Schistosoma mansoni is a water-borne parasite of humans, and belongs to the group of blood flukes (Schistosoma). The adult lives in the blood vessels (mesenteric veins) near the human intestine. It causes intestinal schistosomiasis (similar to S. japonicum, S. mekongi, S. guineensis, and S. intercalatum). Clinical symptoms are caused by the eggs. As the leading cause of schistosomiasis in the world, it is the most prevalent parasite in humans. It is classified as a neglected tropical disease. As of 2021, the World Health Organization reports that 236.6 million people have schistosomiasis and most of it is due to S. mansoni. It is found in Africa, the Middle East, the Caribbean, Brazil, Venezuela and Suriname.
Unlike other flukes (trematodes) in which sexes are not separate (monoecious), schistosomes are unique in that adults are divided into males and females, thus, gonochoric. However, a permanent male-female pair, a condition called in copula, is required to become adults; for this, they are considered as hermaphrodites.

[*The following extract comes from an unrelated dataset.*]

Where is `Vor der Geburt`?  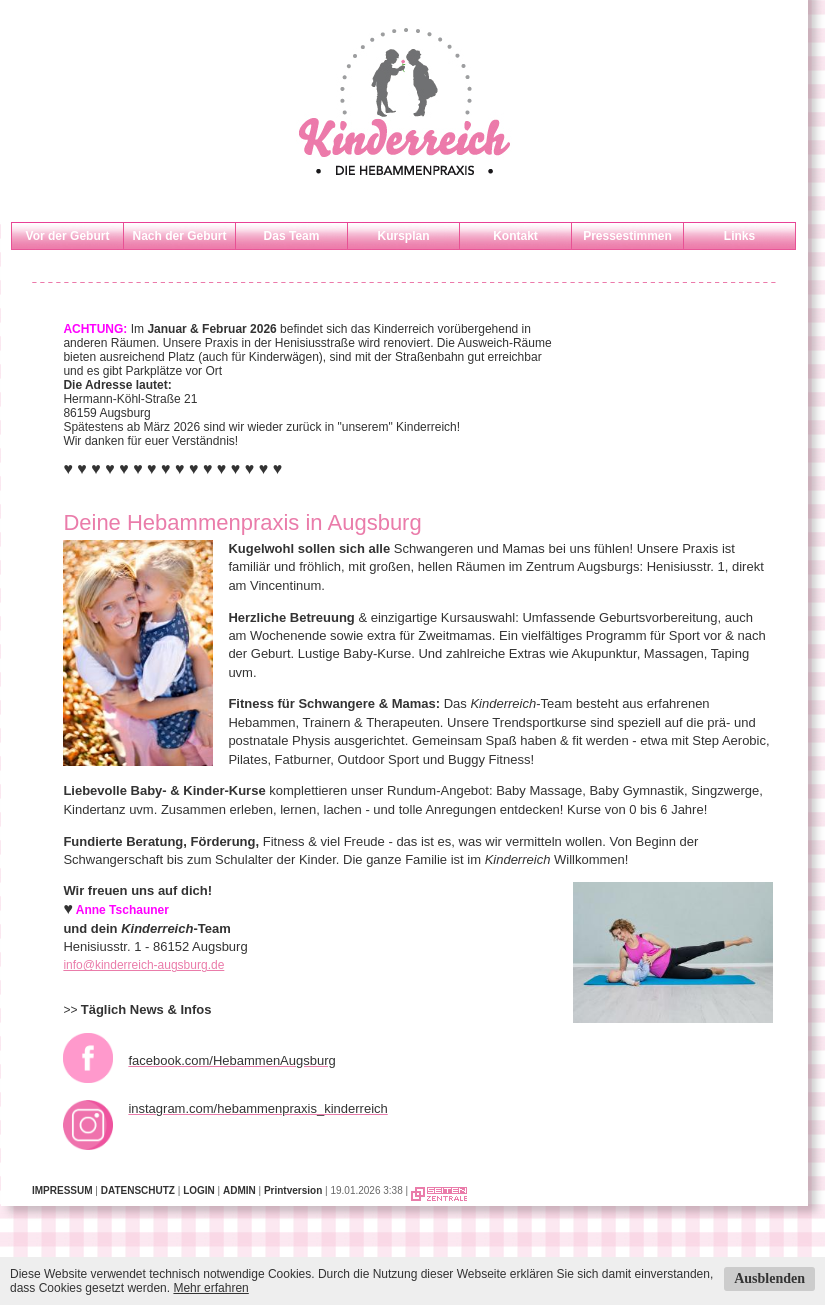 Vor der Geburt is located at coordinates (68, 236).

The life cycle of schistosomes includes two hosts: humans as definitive hosts, where the parasite undergoes sexual reproduction, and snails as intermediate hosts, where a series of asexual reproduction takes place. S. mansoni is transmitted through water, where freshwater snails of the genus Biomphalaria act as intermediate hosts. The larvae are able to live in water and infect the hosts by directly penetrating the skin. Prevention of infection is done by improved sanitation and killing the snails. Infection is treated with praziquantel.
S. mansoni was first noted by Theodor Maximillian Bilharz in Egypt in 1851, while discovering S. haematobium. Sir Patrick Manson identified it as unique species in 1902. Louis Westenra Sambon gave the name Schistosomum mansoni in 1907 in honour of Manson.